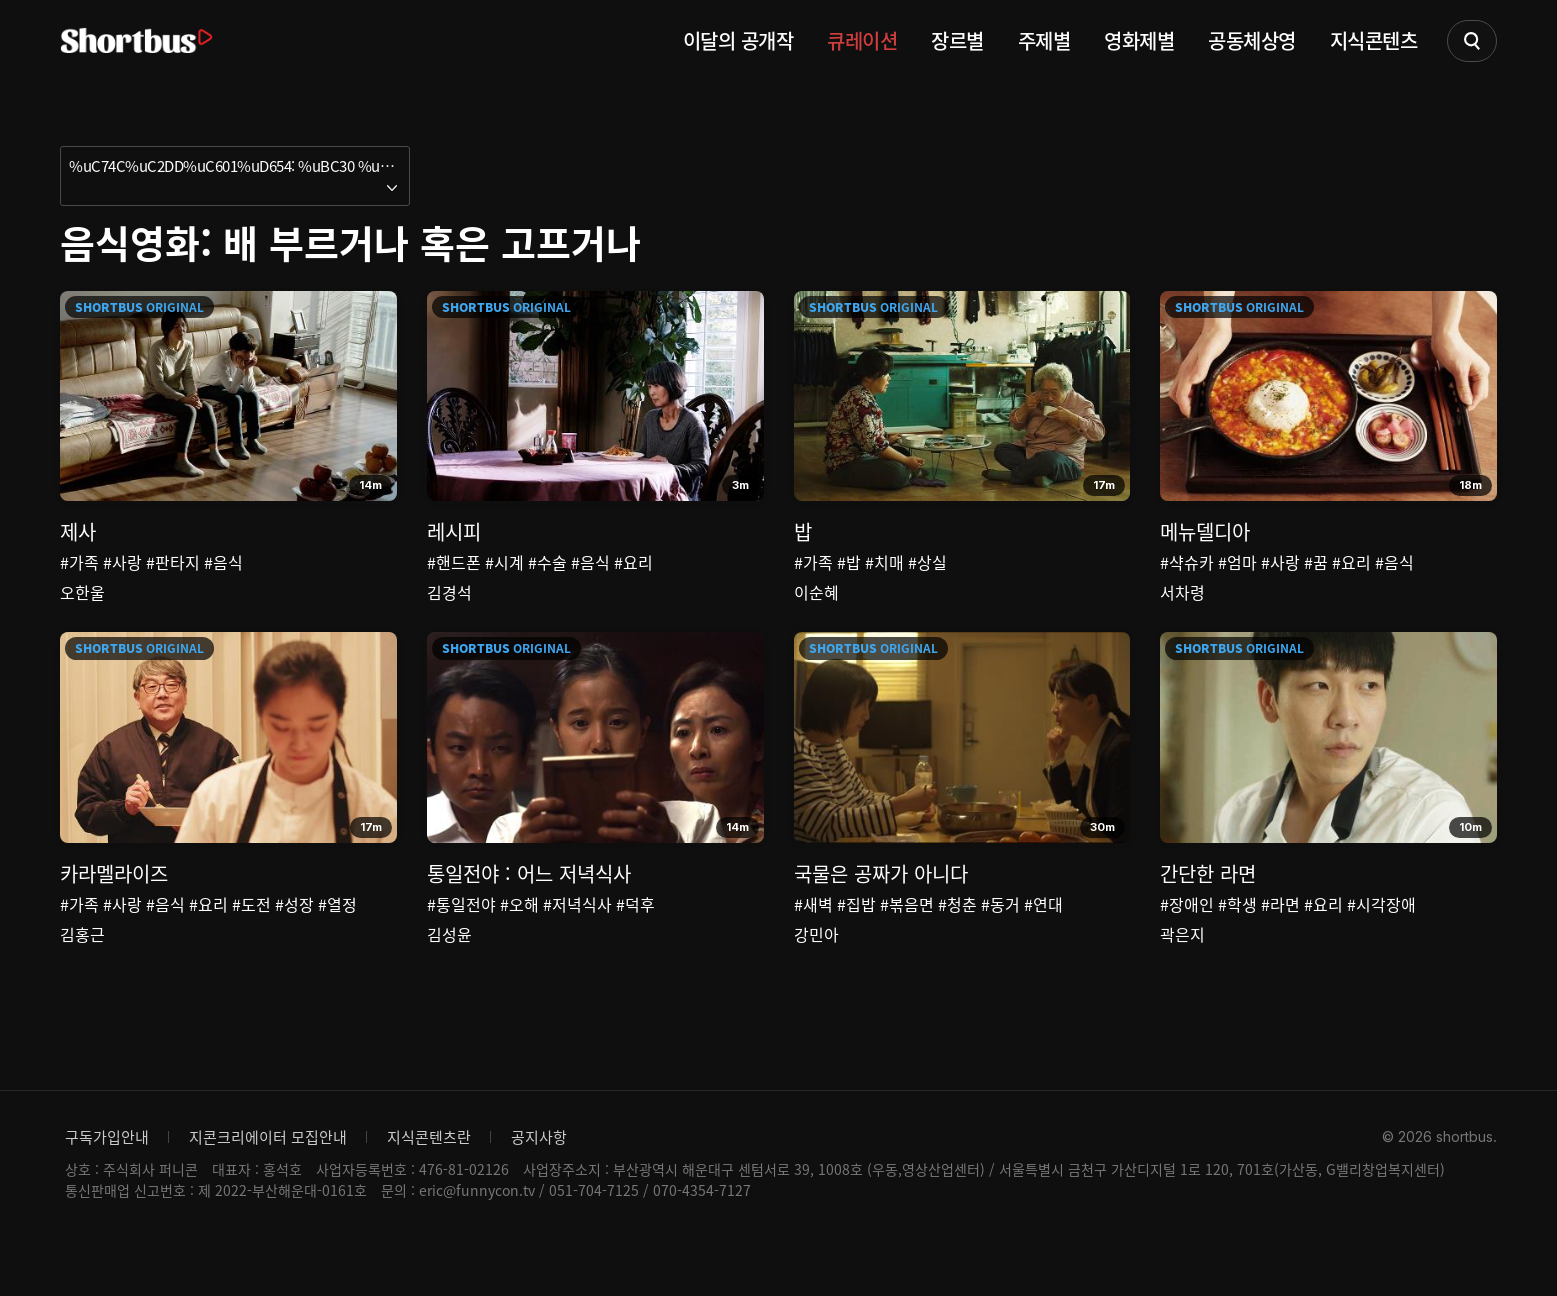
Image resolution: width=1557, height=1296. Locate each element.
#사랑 (122, 562)
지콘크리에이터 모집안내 (268, 1192)
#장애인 (1187, 931)
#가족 (79, 562)
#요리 (633, 562)
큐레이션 (862, 40)
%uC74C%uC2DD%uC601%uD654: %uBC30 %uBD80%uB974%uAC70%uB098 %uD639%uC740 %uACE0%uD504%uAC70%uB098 (239, 166)
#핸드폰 (454, 562)
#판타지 (173, 562)
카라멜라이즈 (114, 900)
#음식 (223, 562)
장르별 (957, 40)
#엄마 (1237, 562)
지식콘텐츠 (1374, 40)
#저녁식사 (577, 931)
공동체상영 (1252, 40)
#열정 (337, 931)
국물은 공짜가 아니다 (881, 900)
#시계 (504, 562)
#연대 (1043, 931)
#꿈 (1316, 562)
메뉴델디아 (1205, 531)
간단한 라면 (1208, 900)
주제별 (1044, 40)
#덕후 (635, 931)
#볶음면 (907, 931)
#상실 (927, 562)
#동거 (1000, 931)
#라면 (1280, 931)
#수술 (547, 562)
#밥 (849, 562)
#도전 (251, 931)
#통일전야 (461, 931)
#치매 (884, 562)
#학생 (1237, 931)
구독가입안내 (107, 1192)
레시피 (454, 531)
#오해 (519, 931)
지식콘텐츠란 (429, 1192)
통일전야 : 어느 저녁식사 (529, 900)
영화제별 (1139, 40)
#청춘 (957, 931)
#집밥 (856, 931)
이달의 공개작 (738, 40)
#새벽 (813, 931)
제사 (78, 531)
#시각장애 (1381, 931)
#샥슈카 (1187, 562)
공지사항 (539, 1192)
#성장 (294, 931)
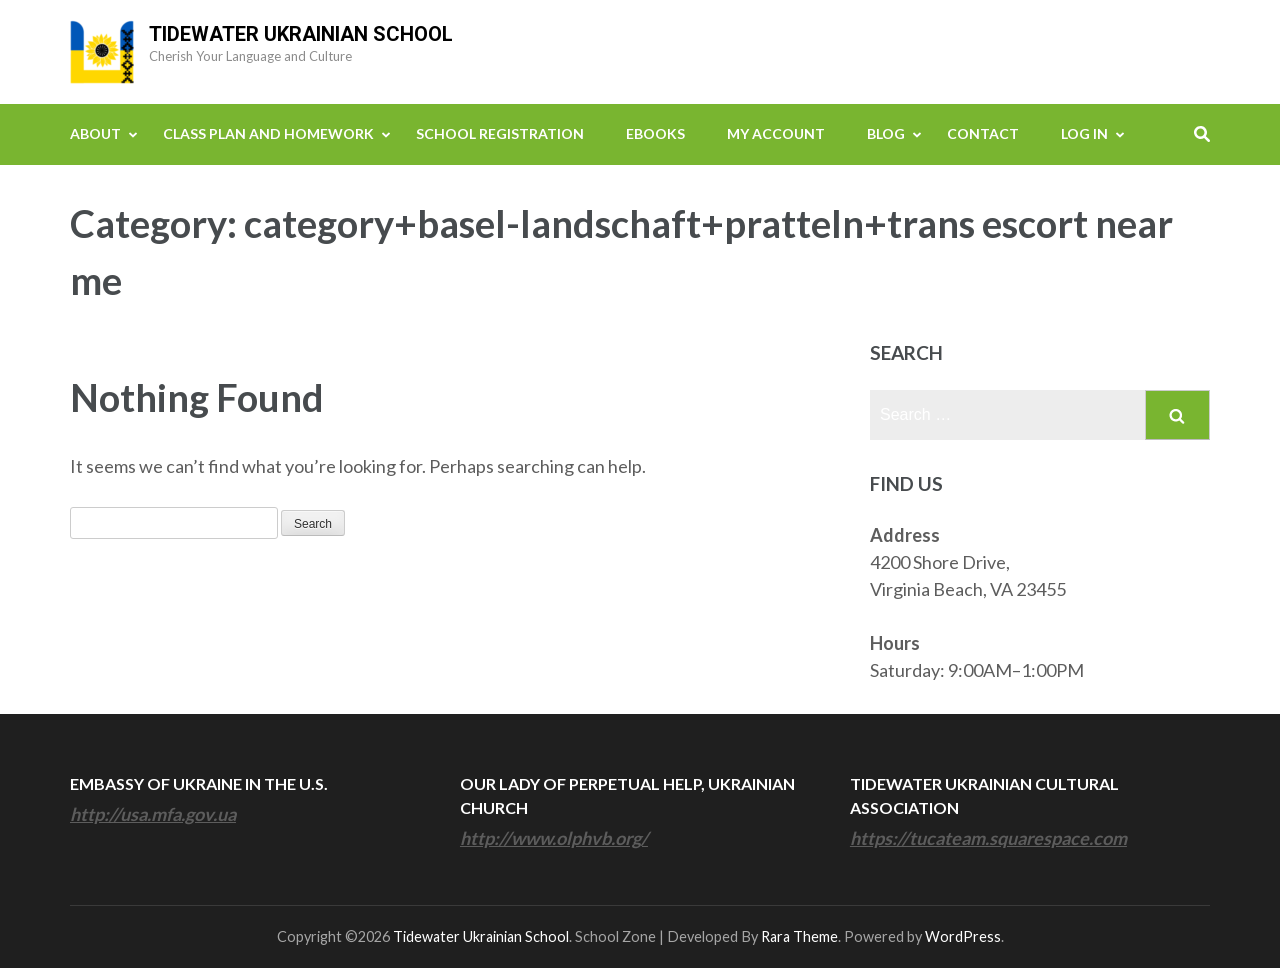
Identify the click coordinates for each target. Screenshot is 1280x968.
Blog (886, 133)
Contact (983, 133)
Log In (1084, 133)
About (95, 133)
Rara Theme (799, 936)
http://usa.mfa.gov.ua (153, 814)
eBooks (655, 133)
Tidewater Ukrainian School (301, 34)
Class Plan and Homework (268, 133)
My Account (776, 133)
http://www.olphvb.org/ (554, 838)
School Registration (500, 133)
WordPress (963, 936)
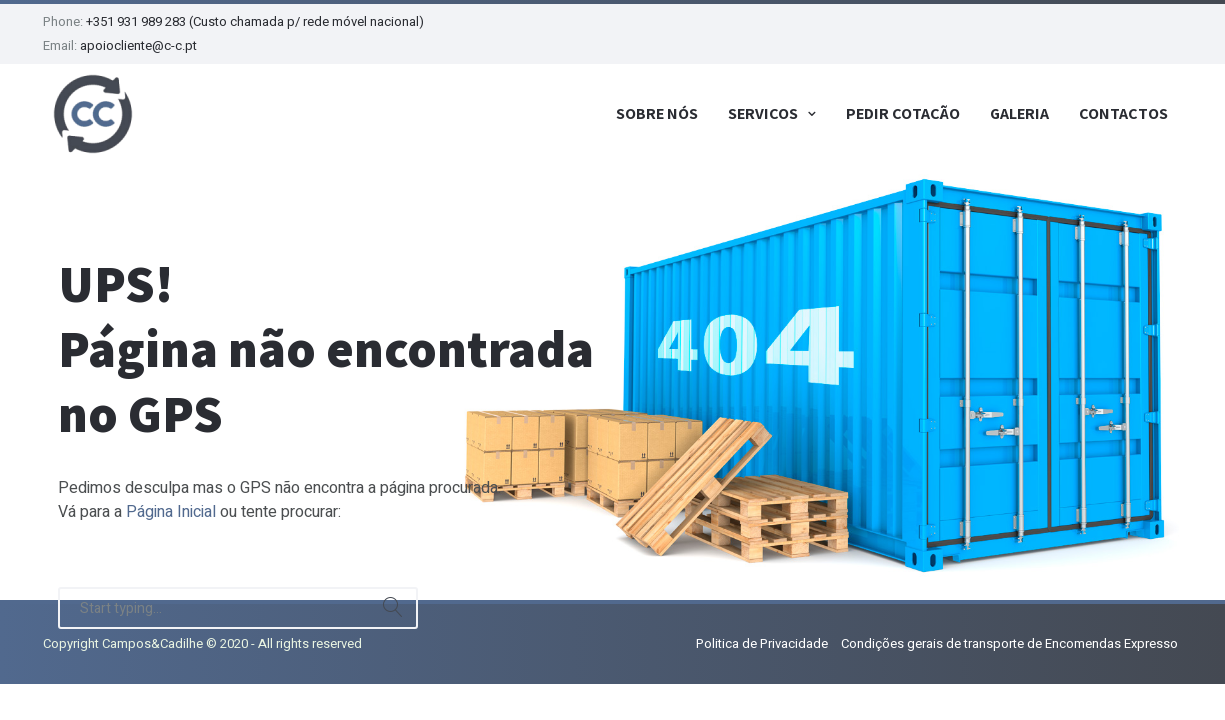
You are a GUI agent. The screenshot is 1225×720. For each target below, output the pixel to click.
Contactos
- - -
● **Task brief**
Look over the records. Copy the lines that include the word "School".

● **Written response**
Tidewater Ukrainian School (301, 34)
School Registration (500, 133)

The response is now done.